··· Material supplied ···

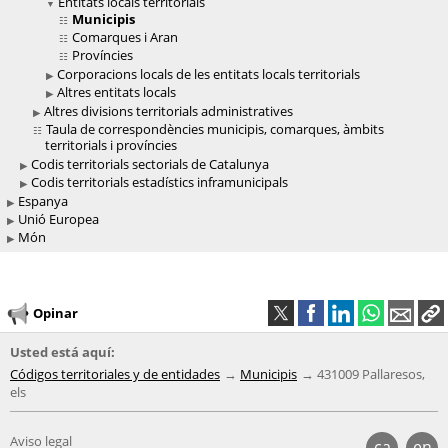
Entitats locals territorials
Municipis
Comarques i Aran
Províncies
Corporacions locals de les entitats locals territorials
Altres entitats locals
Altres divisions territorials administratives
Taula de correspondències municipis, comarques, àmbits
territorials i províncies
Codis territorials sectorials de Catalunya
Codis territorials estadístics inframunicipals
Espanya
Unió Europea
Món
Opinar
Usted está aquí:
Códigos territoriales y de entidades
Municipis
431009 Pallaresos,
els
Aviso legal
ca
en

···

Work required — Print the listing word for word but skip its pictures.

Result of this exercise —
Entitats locals territorials
Municipis
Comarques i Aran
Províncies
Corporacions locals de les entitats locals territorials
Altres entitats locals
Altres divisions territorials administratives
Taula de correspondències municipis, comarques, àmbits
territorials i províncies
Codis territorials sectorials de Catalunya
Codis territorials estadístics inframunicipals
Espanya
Unió Europea
Món
Opinar
Usted está aquí:
Códigos territoriales y de entidades
Municipis
431009 Pallaresos,
els
Aviso legal
ca
en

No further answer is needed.